Task statement
Take the listing below and print exactly the lines starting at the line containing "229 (958, 560)" and ending at the line containing "224 (688, 560)", both ends included, and no others.

Data provided
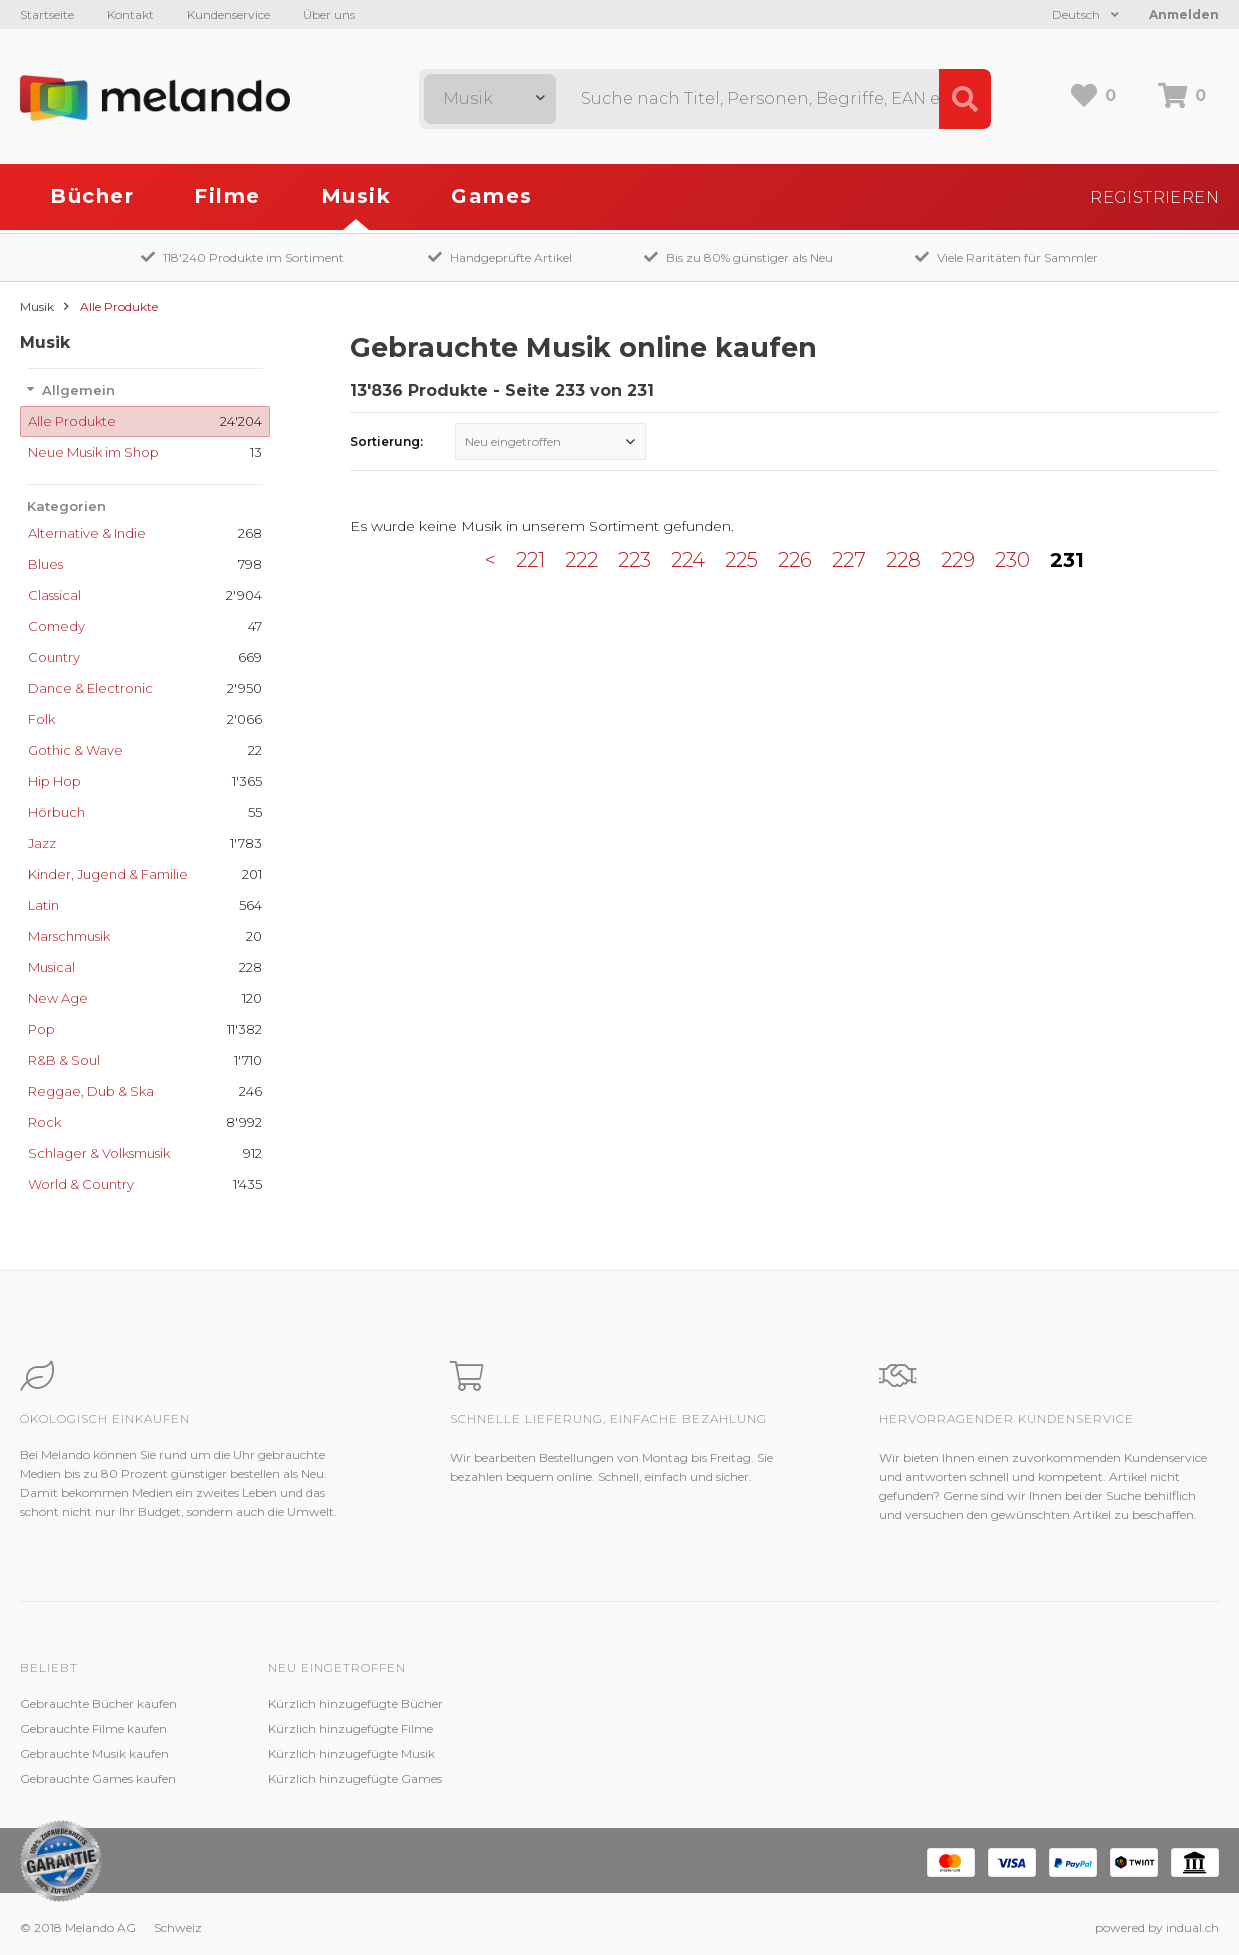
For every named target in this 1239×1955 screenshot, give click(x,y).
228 (903, 560)
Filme (227, 196)
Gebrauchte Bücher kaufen (98, 1703)
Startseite (47, 14)
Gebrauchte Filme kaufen (93, 1728)
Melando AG (798, 1703)
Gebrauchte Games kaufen (98, 1778)
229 (958, 560)
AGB (777, 1753)
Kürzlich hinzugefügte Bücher (355, 1703)
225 (741, 560)
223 (634, 560)
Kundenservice (228, 14)
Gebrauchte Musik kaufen (94, 1753)
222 (581, 560)
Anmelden (1184, 14)
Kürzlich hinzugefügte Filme (350, 1728)
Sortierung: (386, 441)
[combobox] (490, 99)
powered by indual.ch (1157, 1927)
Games (492, 196)
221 (530, 560)
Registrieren (1154, 197)
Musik (356, 196)
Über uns (329, 14)
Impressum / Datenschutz (838, 1778)
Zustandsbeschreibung (582, 1728)
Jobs (776, 1728)
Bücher (92, 196)
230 (1012, 560)
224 (688, 560)
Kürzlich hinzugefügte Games (355, 1778)
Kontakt (130, 14)
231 (1067, 560)
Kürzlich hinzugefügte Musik (351, 1753)
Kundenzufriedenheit (576, 1753)
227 (849, 560)
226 (795, 560)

Solution for this exercise
229 (958, 560)
AGB (777, 1753)
Kürzlich hinzugefügte Bücher (355, 1703)
225 (741, 560)
223 (634, 560)
Kundenservice (228, 14)
Gebrauchte Musik kaufen (94, 1753)
222 (581, 560)
Anmelden (1184, 14)
Kürzlich hinzugefügte Filme (350, 1728)
Sortierung: (386, 441)
[combobox] (490, 99)
powered by indual.ch (1157, 1927)
Games (492, 196)
221 (530, 560)
Registrieren (1154, 197)
Musik (356, 196)
Über uns (329, 14)
Impressum / Datenschutz (838, 1778)
Zustandsbeschreibung (582, 1728)
Jobs (776, 1728)
Bücher (92, 196)
230 (1012, 560)
224 (688, 560)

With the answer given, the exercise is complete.